- 246 -

ЗВОНКИ СВЫШЕ

(Рассказ мамы — мне, много позднее)

— В Таганроге меня исключили из Товарищества художников, когда арестовали твоего отца. Об этом, разумеется, нельзя было и заикаться.

Однако пришла пора как-то вынырнуть на поверхность. Прежде всего из-за продуктовых карточек... Артель вышивальщиц, где я их получала, исчерпала себя. Слишком много времени отнимала, и сил не было выполнять нормы, занимаясь еще и скульптурой. Срок ссылки кончился, паспорт оказался чист — без волчьего штампа,— бюст Матросова был готов — можно показывать. Сохранились вырезки из газет с фотографиями моих прежних работ.

Все сошлось, чтобы попробовать заново вступить в союз.

В Уфе тогда был только один скульптор—Тавасиеев. Не башкир, осетин. Как-то его занесло в эти края. Я пошла к нему в Союз художников. Показала снимки работ, попросила, чтобы комиссия из союза пришла посмотреть Матросова.

Он был надменен и сух. Сказал, что смотреть работу не пойдет, а, судя по фотографиям, может предложить мне быть у него формовщиком, отливать форму

 

- 247 -

с его работ. Что-то он, видимо, почуял. Я повернулась и пошла. Уже в коридоре меня догнал старик художник Уваров. Он присутствовал при нашем разговоре.

— Я ни о чем не спрашиваю, голубушка, я хочу дать вам совет: постарайтесь, чтобы на вашем заявлении о приеме была положительная резолюция секретаря обкома по пропаганде. Тогда мы вас примем.

Что ж, я отправилась к третьему секретарю. Он оказался русским. Внимательно разглядывал фотографии, потом поднял глаза:

— А почему вы до сих пор не член Союза художников? Вот оно... Теперь все зависело от того, как мне удастся сыграть роль. Я была в бабушкином платке, в сшитых бабушкой чунях. По наитию решила играть робкую, не от мира сего художницу, даже Слегка чокнутую.

Опустив голову, стала медленно водить пальцем по столу:

— Н -ну... я не думала, что можно... мне... и в союз.

Тут зазвонил телефон. Он разговаривал с кем-то раздраженно. Положив трубку, повторил вопрос:

— Так почему вы не в союзе? Я водила пальцем по столу...

— Н-не знаю. Не могла как-то представить... что это для меня... что... примут... меня. А вы думаете... примут?

— Разговор не обо мне, а о вас! О вас! Как вы, будучи профессиональным художником, скульптором вот, да еще о котором пресса пишет, вы не догадались вступить в союз?

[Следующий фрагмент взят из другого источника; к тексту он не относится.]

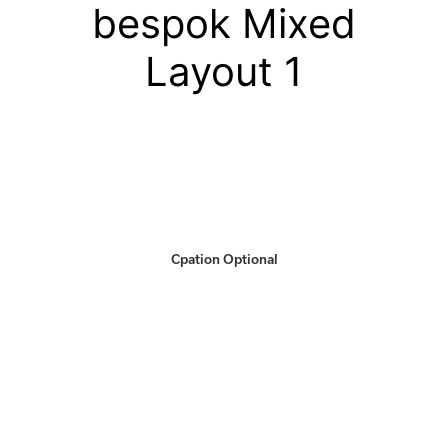
bespok Mixed
Layout 1
Cpation Optional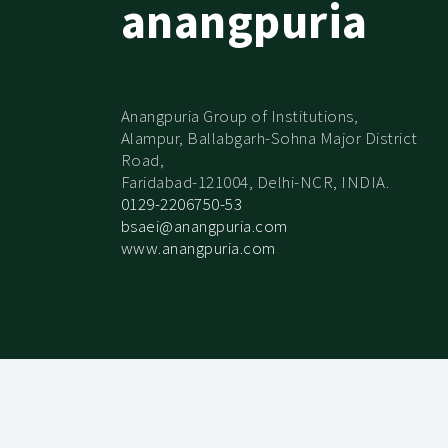
anangpuria
Anangpuria Group of Institutions,
Alampur, Ballabgarh-Sohna Major District
Road,
Faridabad-121004, Delhi-NCR, INDIA.
0129-2206750-53
bsaei@anangpuria.com
www.anangpuria.com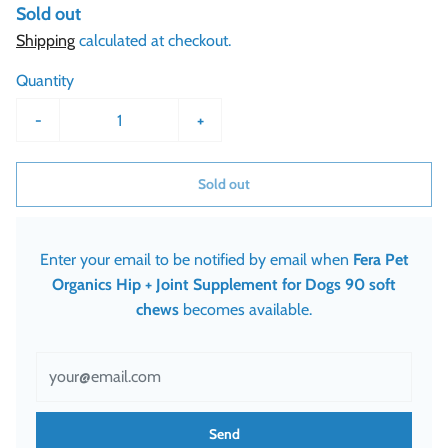
Sold out
Shipping
calculated at checkout.
Quantity
-
+
Sold out
Enter your email to be notified by email when
Fera Pet
Organics Hip + Joint Supplement for Dogs 90 soft
chews
becomes available.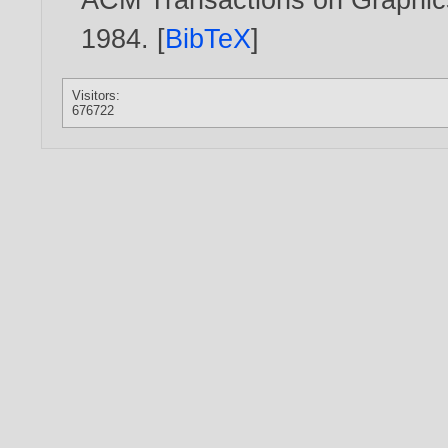
1984
. [
BibTeX
]
Visitors:
676722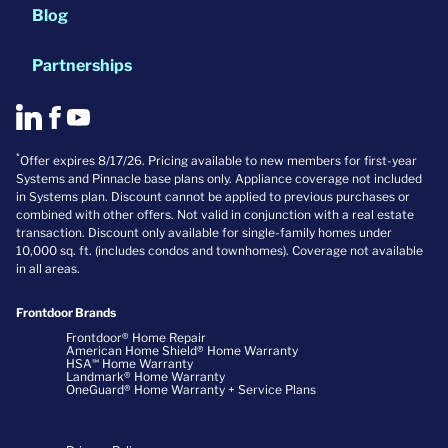
Blog
Partnerships
*
Offer expires 8/17/26. Pricing available to new members for first-year
Systems and Pinnacle base plans only. Appliance coverage not included
in Systems plan. Discount cannot be applied to previous purchases or
combined with other offers. Not valid in conjunction with a real estate
transaction. Discount only available for single-family homes under
10,000 sq. ft. (includes condos and townhomes). Coverage not available
in all areas.
Frontdoor Brands
Frontdoor® Home Repair
American Home Shield® Home Warranty
HSA℠ Home Warranty
Landmark® Home Warranty
OneGuard® Home Warranty + Service Plans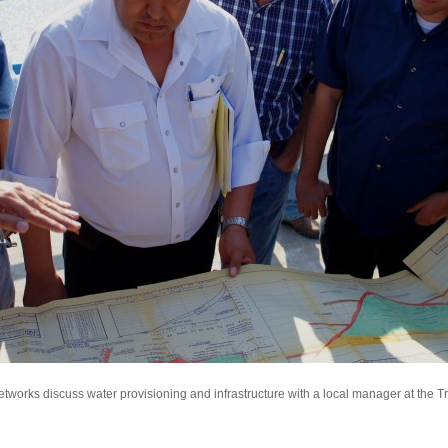
tworks discuss water provisioning and infrastructure with a local manager at the T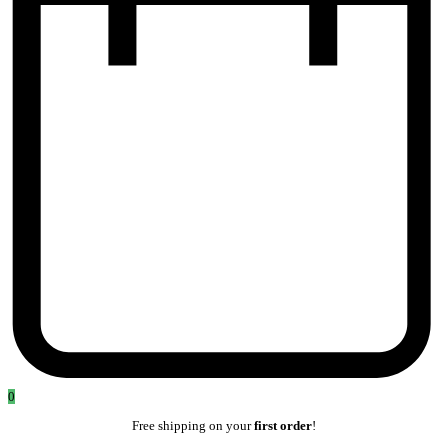
0
Free shipping on your
first order
!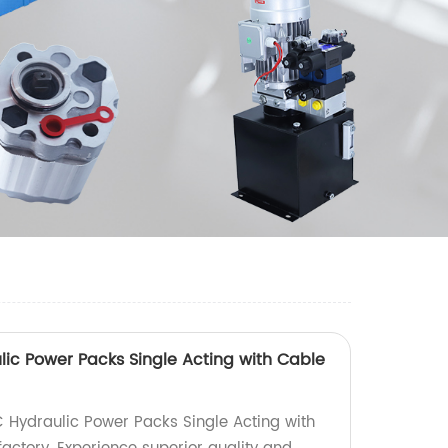
ic Power Packs Single Acting with Cable
 Hydraulic Power Packs Single Acting with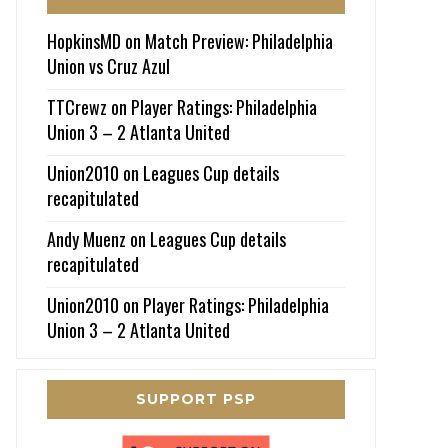
HopkinsMD
on
Match Preview: Philadelphia
Union vs Cruz Azul
TTCrewz
on
Player Ratings: Philadelphia
Union 3 – 2 Atlanta United
Union2010
on
Leagues Cup details
recapitulated
Andy Muenz
on
Leagues Cup details
recapitulated
Union2010
on
Player Ratings: Philadelphia
Union 3 – 2 Atlanta United
SUPPORT PSP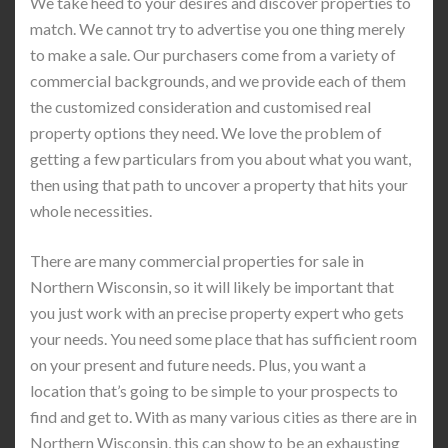
We take heed to your desires and discover properties to
match. We cannot try to advertise you one thing merely
to make a sale. Our purchasers come from a variety of
commercial backgrounds, and we provide each of them
the customized consideration and customised real
property options they need. We love the problem of
getting a few particulars from you about what you want,
then using that path to uncover a property that hits your
whole necessities.
There are many commercial properties for sale in
Northern Wisconsin, so it will likely be important that
you just work with an precise property expert who gets
your needs. You need some place that has sufficient room
on your present and future needs. Plus, you want a
location that’s going to be simple to your prospects to
find and get to. With as many various cities as there are in
Northern Wisconsin, this can show to be an exhausting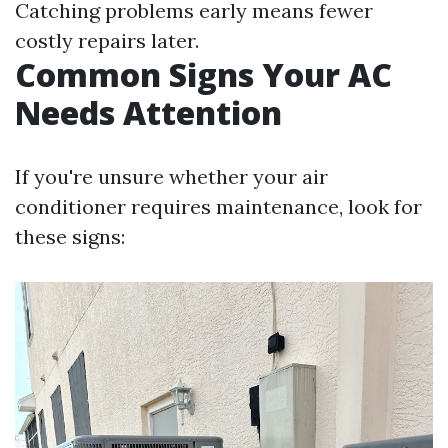
Catching problems early means fewer
costly repairs later.
Common Signs Your AC
Needs Attention
If you're unsure whether your air
conditioner requires maintenance, look for
these signs: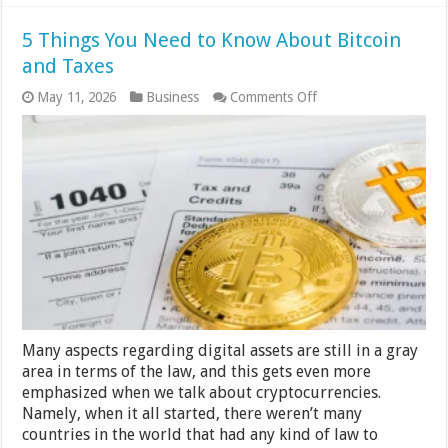
5 Things You Need to Know About Bitcoin
and Taxes
on
May 11, 2026
Business
Comments Off
5
Things
You
Need
to
Know
About
Bitcoin
and
Taxes
Many aspects regarding digital assets are still in a gray
area in terms of the law, and this gets even more
emphasized when we talk about cryptocurrencies.
Namely, when it all started, there weren’t many
countries in the world that had any kind of law to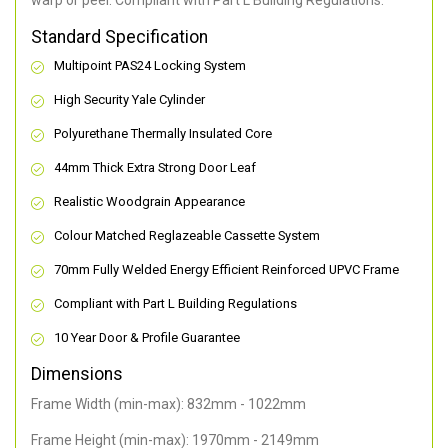
warp or peel. Compliant with Part L Building Regulations
.
Standard Specification
Multipoint PAS24 Locking System
High Security Yale Cylinder
Polyurethane Thermally Insulated Core
44mm Thick Extra Strong Door Leaf
Realistic Woodgrain Appearance
Colour Matched Reglazeable Cassette System
70mm Fully Welded Energy Efficient Reinforced UPVC Frame
Compliant with Part L Building Regulations
10 Year Door & Profile Guarantee
Dimensions
Frame Width (min-max): 832mm - 1022mm
Frame Height (min-max): 1970mm - 2149mm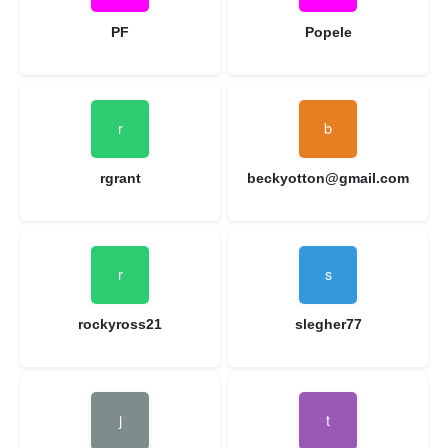
PF
Popele
rgrant
beckyotton@gmail.com
rockyross21
slegher77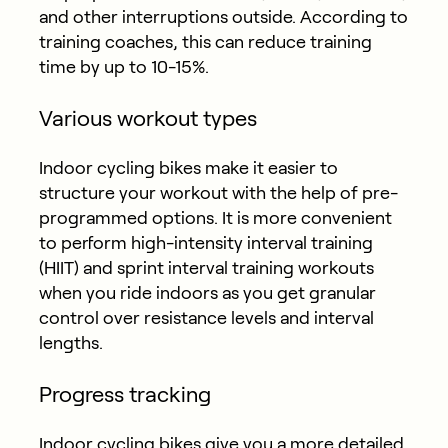
and other interruptions outside. According to
training coaches, this can reduce training
time by up to 10-15%.
Various workout types
Indoor cycling bikes make it easier to
structure your workout with the help of pre-
programmed options. It is more convenient
to perform high-intensity interval training
(HIIT) and sprint interval training workouts
when you ride indoors as you get granular
control over resistance levels and interval
lengths.
Progress tracking
Indoor cycling bikes give you a more detailed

Я убито молчала, выводя на столе узоры. Потом еле слышно:

— Не решалась. Тут мало внешнего побуждения, понимаете? Нужен внутренний толчок... Может, я не так живу...

Опять раздался телефонный звонок.

— Не так!—рявкнул он.—Не так живете!—в трубку: — Это я не вам! Хотя мог бы и вам!

Он долго разговаривал в повышенных тонах. Я смиренно ждала. Наконец он кончил и перегнулся ко мне через стол:


 

- 248 -

— Так почему вы все-таки не в союзе?

Снова здорово! Что мне отвечать? Нельзя жевать одну и ту же жвачку. Образ потеряет убедительность.

Что отвечать? Господи!

В третий раз позвонил телефон.

Он сорвал трубку. Но тут ему пришлось снизить тон и почтительно выслушивать. Трубку он тоже положил почтительно. На меня смотрел, сначала не видя, потом побагровел:

— Так почему вы не в союзе до сих пор?! — он выхватил у меня заявление: —Дайте сюда!

И размашисто написал: «Рекомендую принять». Я встала, поблагодарила, пошла.

— Нельзя быть такой гнилой интеллигенцией!— крикнул он мне вслед.

В коридоре у меня вдруг потемнело в глазах.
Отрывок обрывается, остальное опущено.